Rollout & Config Defaults

  • Default TTS_MAX_CONCURRENCY=3.
  • Expose via environment variable; no client changes needed.
  • If instability observed, set TTS_MAX_CONCURRENCY=1 to revert to sequential behavior quickly.

Risks & Mitigations

  • OOM under high concurrency → Mitigate with low default, easy rollback, and chunking already in place.
  • Disk I/O saturation → Offload to threads; if disk is a bottleneck, decrease concurrency.
  • Model thread safety → We call model.generate concurrently only up to semaphore cap; if underlying library is not thread-safe for forward passes, consider serializing forwards but still overlapping with file I/O; early logs will reveal.

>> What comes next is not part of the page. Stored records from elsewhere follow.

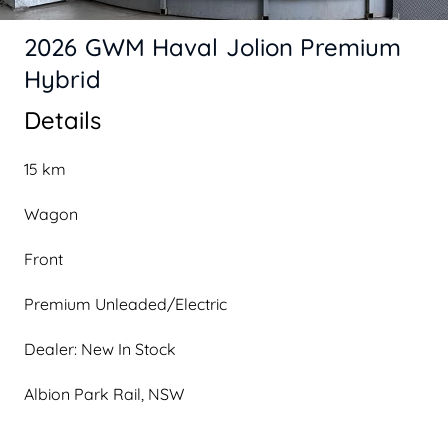
2026 GWM Haval Jolion Premium
Hybrid
Details
15 km
Wagon
Front
Premium Unleaded/Electric
Dealer: New In Stock
Albion Park Rail, NSW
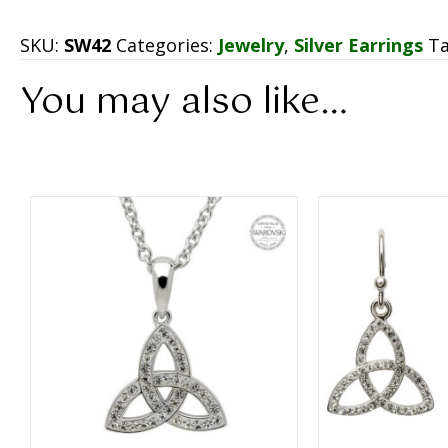
SKU:
SW42
Categories:
Jewelry
,
Silver Earrings
T
You may also like…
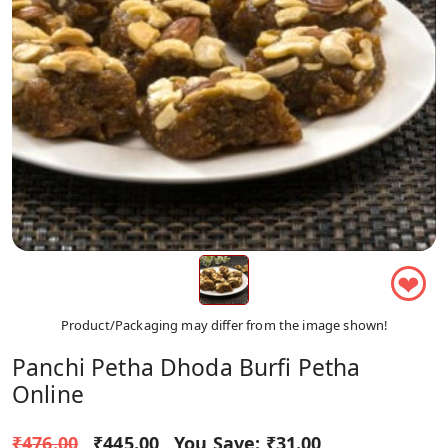
❤
Product/Packaging may differ from the image shown!
Panchi Petha Dhoda Burfi Petha
Online
₹476.00
₹445.00
You Save:
₹31.00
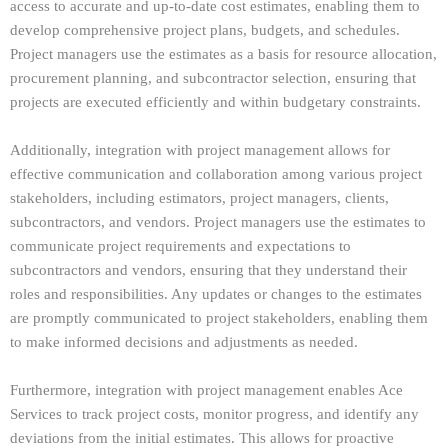
access to accurate and up-to-date cost estimates, enabling them to
develop comprehensive project plans, budgets, and schedules.
Project managers use the estimates as a basis for resource allocation,
procurement planning, and subcontractor selection, ensuring that
projects are executed efficiently and within budgetary constraints.
Additionally, integration with project management allows for
effective communication and collaboration among various project
stakeholders, including estimators, project managers, clients,
subcontractors, and vendors. Project managers use the estimates to
communicate project requirements and expectations to
subcontractors and vendors, ensuring that they understand their
roles and responsibilities. Any updates or changes to the estimates
are promptly communicated to project stakeholders, enabling them
to make informed decisions and adjustments as needed.
Furthermore, integration with project management enables Ace
Services to track project costs, monitor progress, and identify any
deviations from the initial estimates. This allows for proactive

Follow-up (Out of Scope for this change)

  • Dynamic batching queue inside TTSService for further GPU efficiency.
  • CUDA AMP enablement and profiling.
  • Per-speaker sub-queues if batching requires same-speaker inputs.

Acceptance Criteria

  • TTS_MAX_CONCURRENCY is configurable; default=3.
  • File writes occur via asyncio.to_thread.
  • Order of segment_files unchanged relative to sequential output.
  • End-to-end works for both small and large dialogs; error cases logged.
  • Observed GPU utilization and runtime improve on representative dialog.